In the end, will the Reagan approach to antitrust enforcement differ sharply from that of previous administrations?

"I don't think [the difference] will be massive," says Mr. Turner, who served as assistant attorney general for antitrust from 1965 to 1968. "There are going to be some incremental changes."

Turner believes the guidelines for horizontal mergers may be loosened a bit. As for unrelated conglomerate mergers, where "bigness" in absolute terms becomes the prime issue, he says the new administration won't make much difference, because "the law is already conservatively interpreted."

The executive branch, through the Justice Department and Federal Trade Commission (FTC), shapes antitrust enforcement by choosing companies to sue. But the framework of the law is built by the judiciary.

"Antitrust law is not on the books, it's in the court decisions," a professor who specializes in the subject says.

Supreme Court justices have long wondered whether size alone is illegal. In 1904, considering a railroad merger, Justice Oliver Wendell holmes dissented along those lines -- causing Teddy Roosevelt's famous comment that he "could carve out of a banana a judge with more backbone."

And over the past few years courts have been looking with more favor on corporate romance.

Experts say the issue of economic power has become less important. This position is articulated by former Solicitor General Robert Bork, who has written that concentrated industries behave the same as unconcentrated ones. Mr. Bork says larger companies have lower costs and are more efficient, thus benefiting the consumer.
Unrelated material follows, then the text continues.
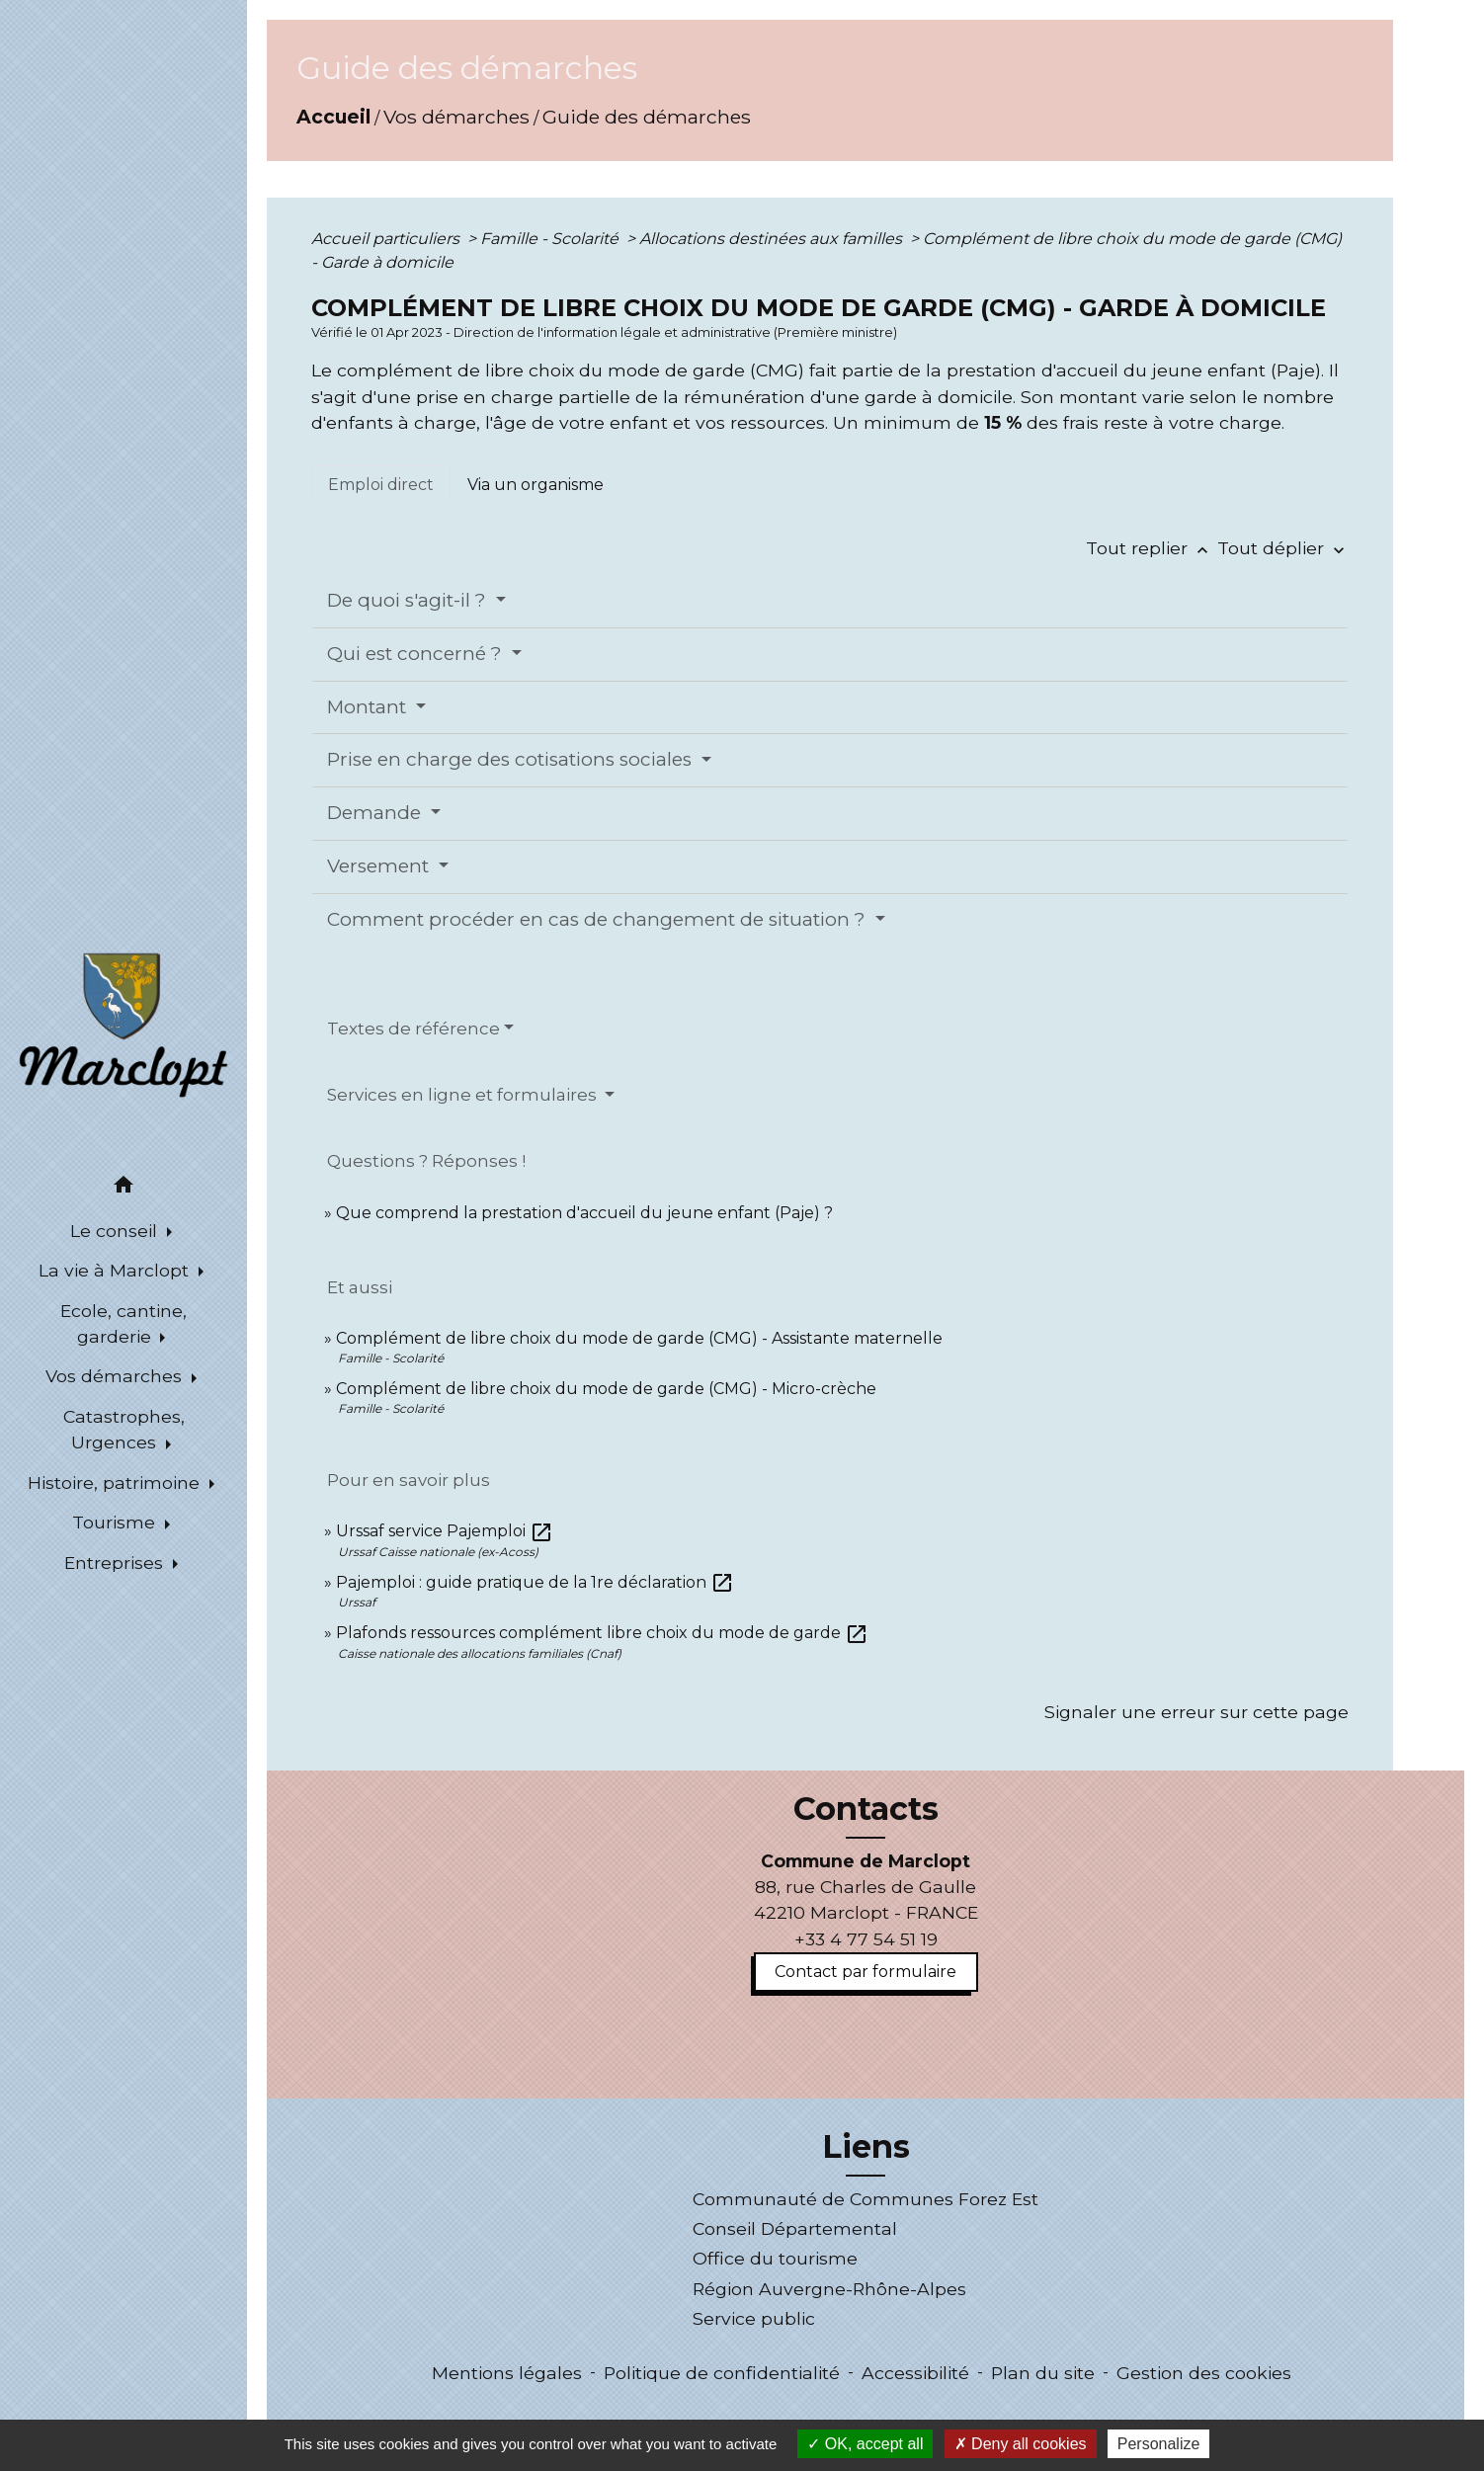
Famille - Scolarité (551, 238)
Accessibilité (915, 2372)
Big ism beautiful.

William Baxter has publicly praised large corporations for their efficiency. In America's corporate board rooms, did this statement send romance-starved hearts palpitating?

Probably not.

"Baxter is just saying what the trend has been," says Dr. Yale Brozen of the University of Chicago.

Pointing to such Supreme Court cases as the 1977 GTE Sylvania decision, Dr. Brozen says the courts have been paying less attention to the concentration of industries since the 1970s.
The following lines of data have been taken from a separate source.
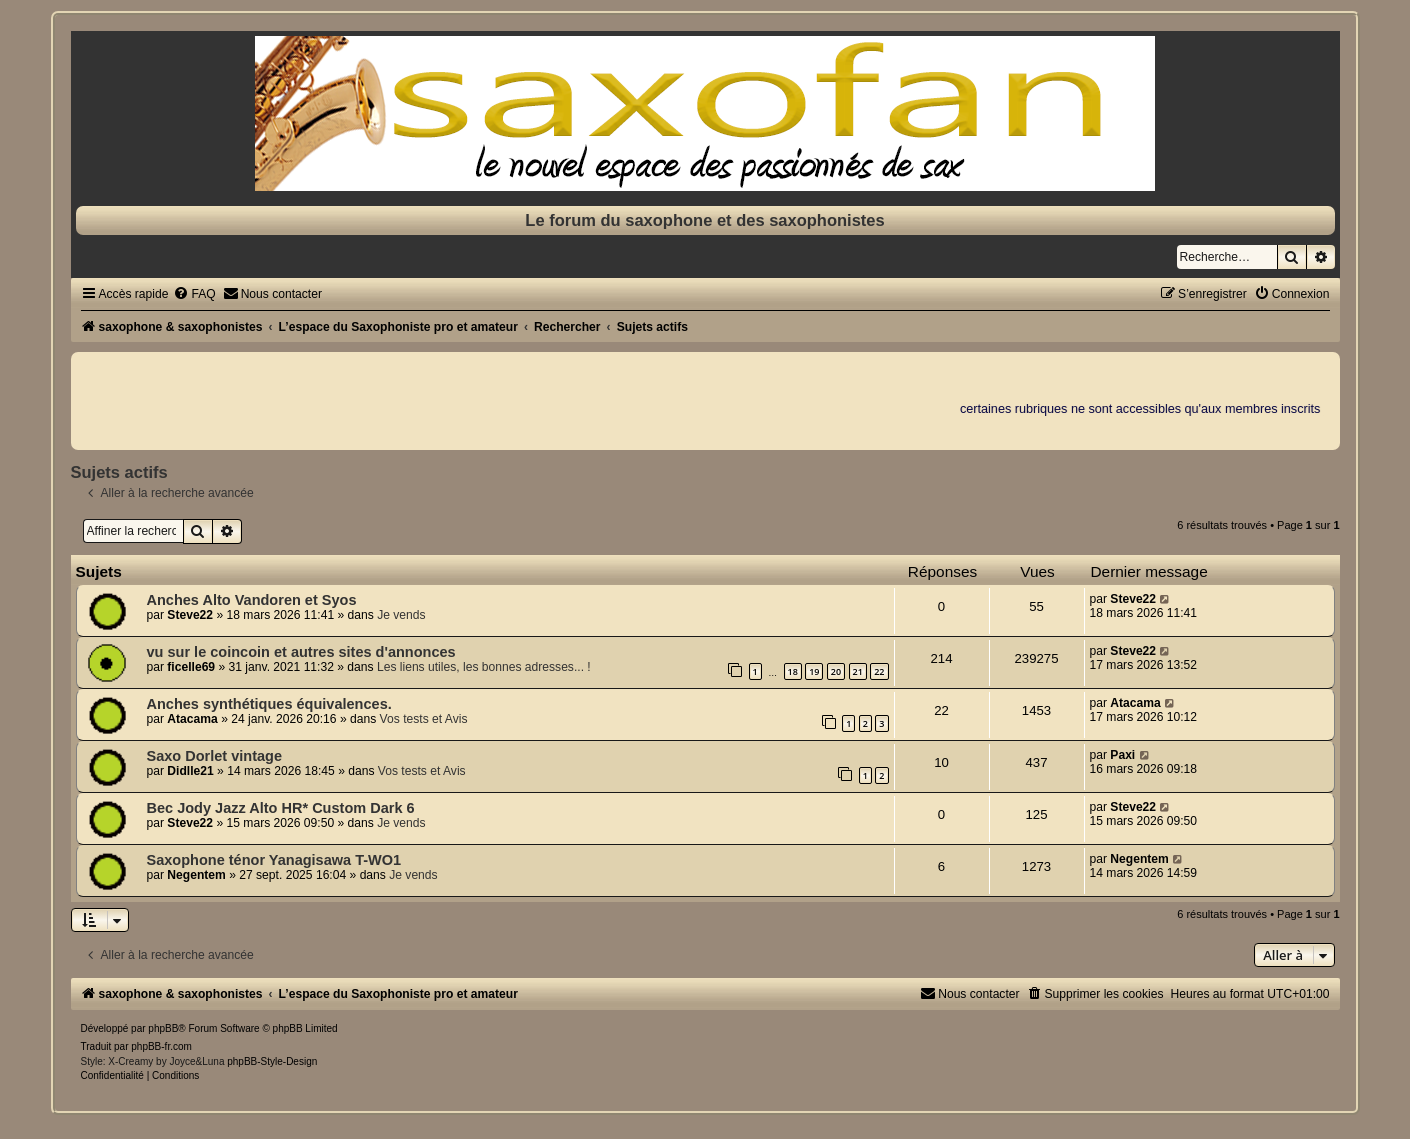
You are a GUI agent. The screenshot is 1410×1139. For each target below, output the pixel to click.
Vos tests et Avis (424, 719)
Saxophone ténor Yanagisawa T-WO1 (274, 860)
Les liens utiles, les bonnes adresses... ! (484, 667)
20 (836, 671)
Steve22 (190, 615)
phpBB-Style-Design (272, 1061)
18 (793, 671)
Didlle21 (190, 771)
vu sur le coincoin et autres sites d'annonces (301, 652)
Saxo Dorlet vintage (215, 756)
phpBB (163, 1028)
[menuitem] (194, 294)
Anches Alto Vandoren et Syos (252, 600)
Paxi (1122, 755)
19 (814, 671)
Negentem (196, 875)
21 (858, 671)
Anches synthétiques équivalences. (269, 704)
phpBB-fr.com (161, 1046)
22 (879, 671)
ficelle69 (191, 667)
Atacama (192, 719)
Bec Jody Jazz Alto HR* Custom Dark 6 (281, 808)
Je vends (401, 615)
But there are still plenty of critics who believe there is something inherently untrustworthy about large corporations.

Michael Pertschuk, a commissioner of the FTC, has said that "antitrust is about the quality of life in a democracy, about the allocation not merely of resources but of power."

Critics like Mr. Pertschuk fear that concentrated companies can unduly influence political processes and force unwanted change on otherwise free markets, a position first expounded by Circuit Judge Learned Hand in the famous 1945 Alcoa decision.

"This populist notion has no place in antitrust law," counters Donald Turner. "You can't make antitrust an all-purpose social vehicle."

Senate liberals, led by Edward M. Kennedy (D) of Massachusetts and Howard M. Metzenbaum (D) of Ohio, have already spoken out sharply against the administration's antitrust rhetoric. Sen. Strom Thurmond (R) of South Carolina has indicated the Judiciary Committee will hold hearings on Conoco's proposed nuptials. But any congressional moves on the issue are unlikely to occur before the sc heduled August recess.